A Microsoft Office executive has had a little dig at a new Google Gmail feature that lets users sort email messages by date, claiming that Google should just hit the “like” button on Microsoft’s Facebook page instead of copying Office functionality.
Google 29 September introduced a toggle switch that lets its 180 million users choose to receive email in chronological order instead of the default conversation view the Webmail service uses.
Conversation view is Google’s term for threaded messages, where group messages between sender and recipient in a mini cluster.
Google engineer Dong Chen chalked up Google’s reason for offering a conversation view toggle switch as allowing users to access email in more “familiar ways” and explained that “email traditionalists like many former Outlook users think conversation just complicates something that has worked for years.”
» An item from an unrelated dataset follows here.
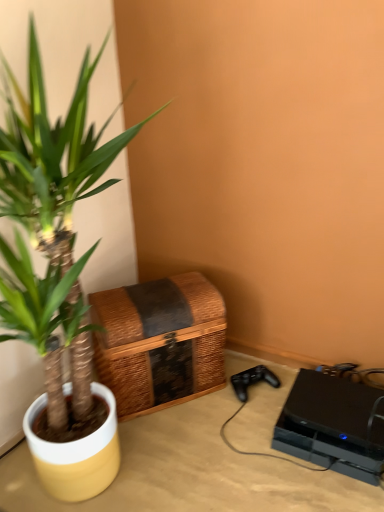 Where is `free space between green leafy plant at left and black matte gaming console at lower right`? This screenshot has height=512, width=384. free space between green leafy plant at left and black matte gaming console at lower right is located at coordinates (248, 460). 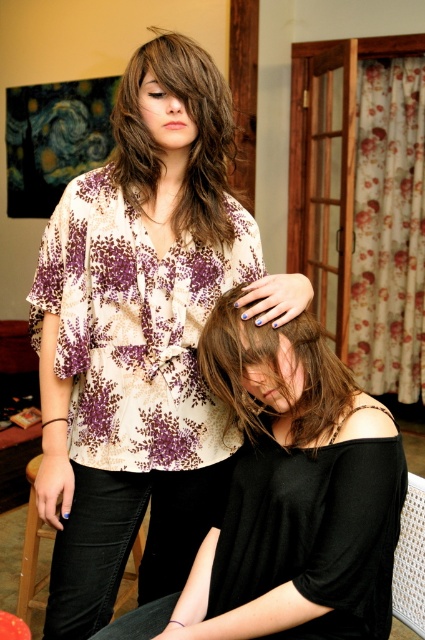 Can you confirm if dark brown wavy hair at upper center is positioned to the right of black leather chair at lower left?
Traditionalists isn’t a misnomer. Sorting email by date is something Outlook has done since it ran on the old DOS platform, said Andrew Kisslo, a senior product manager for Microsoft Office.
“For years now, Google has been saying “conversation view” (threaded) was the best way to read email,” Kisslo wrote in a blog post. “But apparently users petitioned for this feature so I can only imagine the water cooler chat at the GooglePlex in Mountain View “people and their ‘stupid options.”
He likened failing to give users a way to personally sort email is like having a car without adjustable seats/steering wheel.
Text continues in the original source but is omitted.